Each of the two triples of numbers log a, log b, log c and log $a-log2b,log2b-log3c,log3c-loga$ are in A.P. Can the numbers a, b, c be the lengths of the sides of a triangle? If they can, what kind of triangle is it? Find the angles of the triangle provided that it exists.

Answer 1

We have $2logb=loga+logc$
or $b^2=ac$ .$\left(1\right)$
and $2[log2b-log3c]=log3c-log2b$
or $3(log2b-log3c)=0$
$\therefore 2b=3c$ .$\left(2\right)$
Solving $\left(1\right)$ and $\left(2\right)$ for a and b, we get $a=9c/4$, $b=3c/2$.
Thus the triple of numbers that satisfies the given conditions is $9c/4,3c/2,c(c\ne 0)$. Now $a=9c/4,b=3c/2$ and c will form a triangle if (i) $a+b>c$ (ii)$b+c>a$ and (iii) $c+a>b$.
But since $a+b=15c/4>c$,
$b+c=5c/2>9c/4=a$,
and $a+c=13c/4>3c/2=b(c>0):$ a triangle with sides a, b and c exists and since $a^2>b^2+c^2$, it is obtuse. To find the angles, we use the cosine formula.

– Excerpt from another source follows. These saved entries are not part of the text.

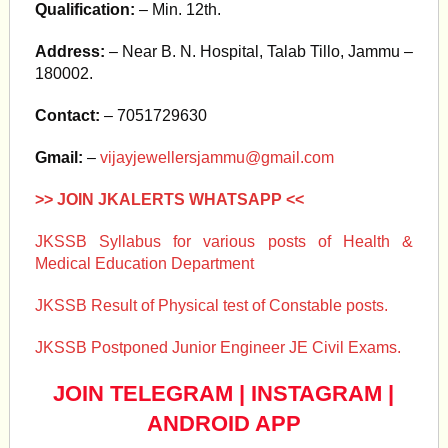
Qualification:
– Min. 12th.
Address:
– Near B. N. Hospital, Talab Tillo, Jammu –
180002.
Contact:
– 7051729630
Gmail:
–
vijayjewellersjammu@gmail.com
>> JOIN JKALERTS WHATSAPP <<
JKSSB Syllabus for various posts of Health &
Medical Education Department
JKSSB Result of Physical test of Constable posts.
JKSSB Postponed Junior Engineer JE Civil Exams.
JOIN TELEGRAM
|
INSTAGRAM
|
ANDROID APP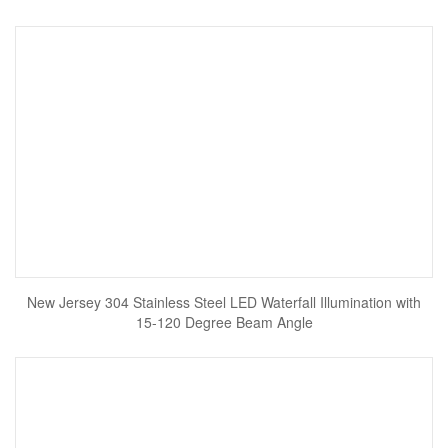
New Jersey 304 Stainless Steel LED Waterfall Illumination with
15-120 Degree Beam Angle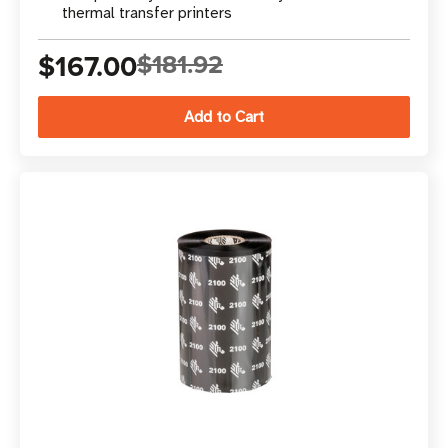
thermal transfer printers
$167.00
$181.92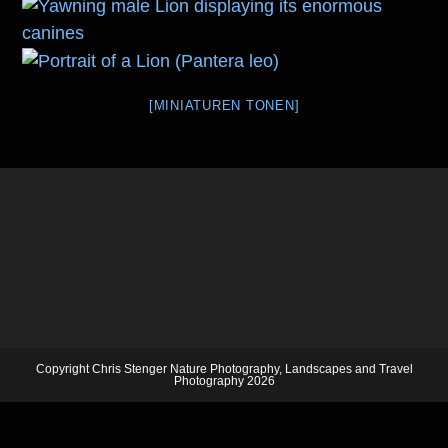
[MINIATUREN TONEN]
Copyright Chris Stenger Nature Photography, Landscapes and Travel
Photography 2026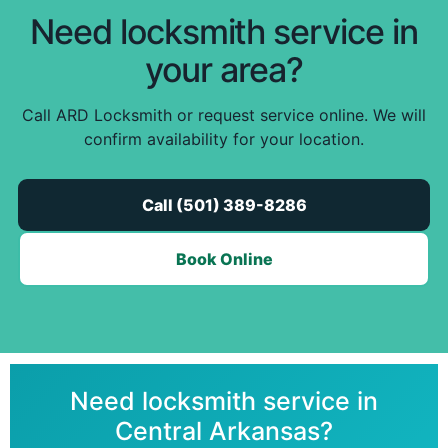
Need locksmith service in
your area?
Call ARD Locksmith or request service online. We will
confirm availability for your location.
Call (501) 389-8286
Book Online
Need locksmith service in
Central Arkansas?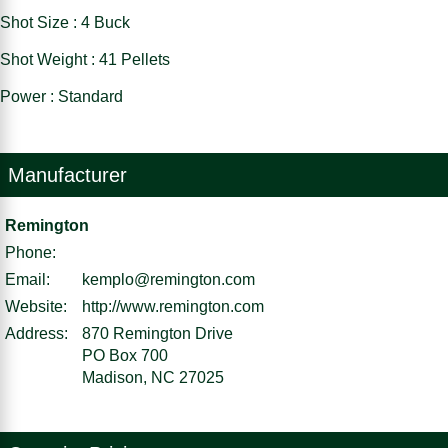
Shot Size : 4 Buck
Shot Weight : 41 Pellets
Power : Standard
Manufacturer
Remington
Phone:
Email:
kemplo@remington.com
Website:
http://www.remington.com
Address:
870 Remington Drive
PO Box 700
Madison, NC 27025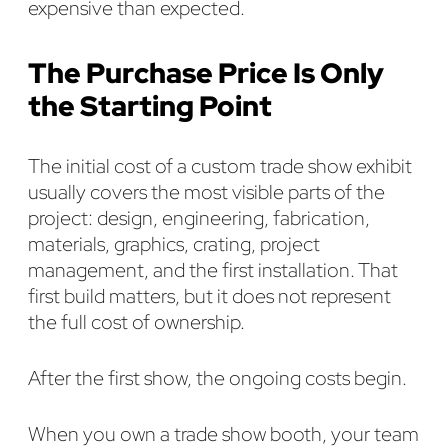
expensive than expected.
The Purchase Price Is Only
the Starting Point
The initial cost of a custom trade show exhibit
usually covers the most visible parts of the
project: design, engineering, fabrication,
materials, graphics, crating, project
management, and the first installation. That
first build matters, but it does not represent
the full cost of ownership.
After the first show, the ongoing costs begin.
When you own a trade show booth, your team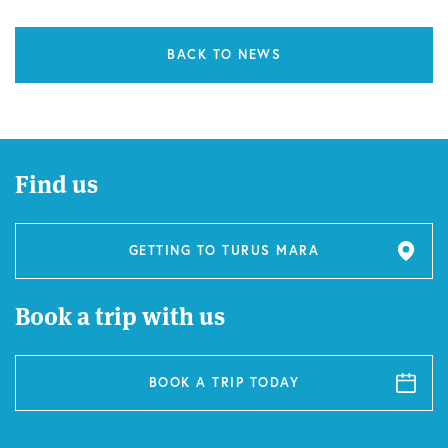
BACK TO NEWS
Find us
GETTING TO TURUS MARA
Book a trip with us
BOOK A TRIP TODAY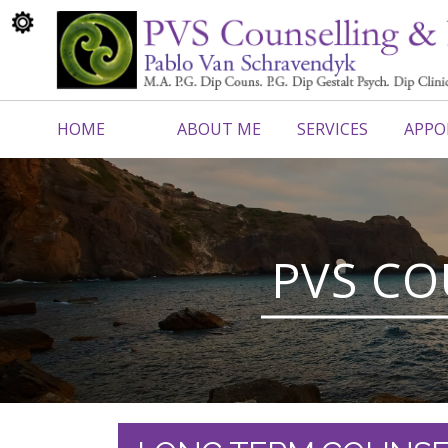
HOME
ABOUT ME
SERVICES
APPO
CONTACT ME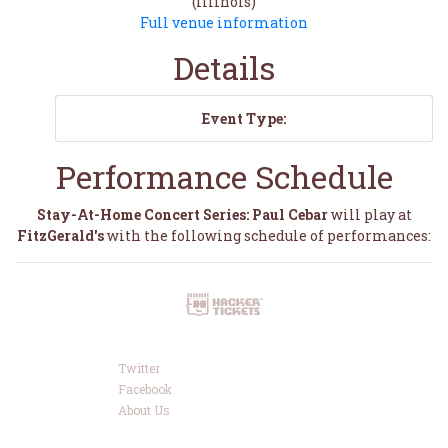
(Illinois)
Full venue information
Details
Event Type:
Performance Schedule
Stay-At-Home Concert Series: Paul Cebar
will play at
FitzGerald's
with the following schedule of performances:
Twitter
Facebook
About Us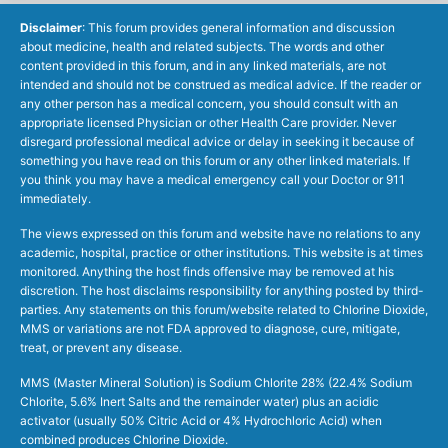
Disclaimer
: This forum provides general information and discussion
about medicine, health and related subjects. The words and other
content provided in this forum, and in any linked materials, are not
intended and should not be construed as medical advice. If the reader or
any other person has a medical concern, you should consult with an
appropriate licensed Physician or other Health Care provider. Never
disregard professional medical advice or delay in seeking it because of
something you have read on this forum or any other linked materials. If
you think you may have a medical emergency call your Doctor or 911
immediately.
The views expressed on this forum and website have no relations to any
academic, hospital, practice or other institutions. This website is at times
monitored. Anything the host finds offensive may be removed at his
discretion. The host disclaims responsibility for anything posted by third-
parties. Any statements on this forum/website related to Chlorine Dioxide,
MMS or variations are not FDA approved to diagnose, cure, mitigate,
treat, or prevent any disease.
MMS (Master Mineral Solution) is Sodium Chlorite 28% (22.4% Sodium
Chlorite, 5.6% Inert Salts and the remainder water) plus an acidic
activator (usually 50% Citric Acid or 4% Hydrochloric Acid) when
combined produces Chlorine Dioxide.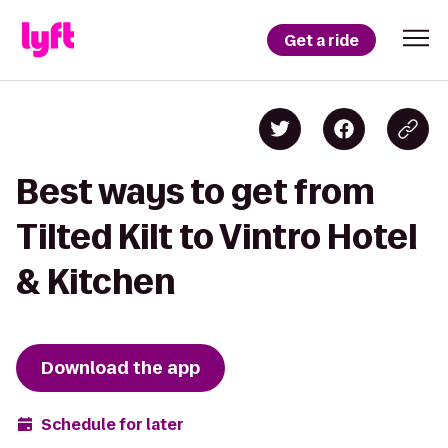
Get a ride
Best ways to get from
Tilted Kilt to Vintro Hotel
& Kitchen
Download the app
Schedule for later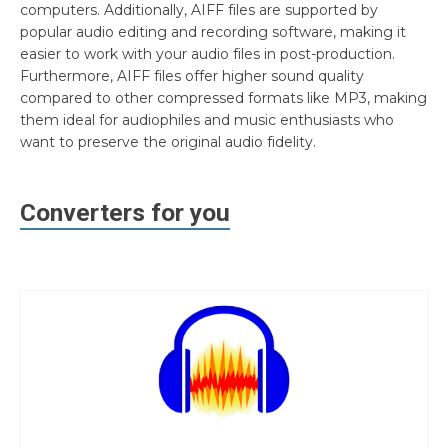
computers. Additionally, AIFF files are supported by
popular audio editing and recording software, making it
easier to work with your audio files in post-production.
Furthermore, AIFF files offer higher sound quality
compared to other compressed formats like MP3, making
them ideal for audiophiles and music enthusiasts who
want to preserve the original audio fidelity.
Converters for you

Thus, $\cos A=\frac{b^2+c^2-a^2}{2bc}=\frac{29}{48}$,
$\cos B=\frac{a^2+c^2-b^2}{2ac}=\frac{61}{72}$
and $\cos C=\frac{a^2+b^2-c^2}{2ab}=\frac{101}{108}$.
Thus, bearing in mind that A, B, C are the angles of a triangle, we get
$A={\cos }^{-1}(-\frac{29}{48})=\pi -{\cos }^{-1}\frac{29}{48}$
$B={\cos }^{-1}\left(\frac{61}{72}\right)$ and $C={\cos }^{-1}\left(\frac{101}{108}\right)$.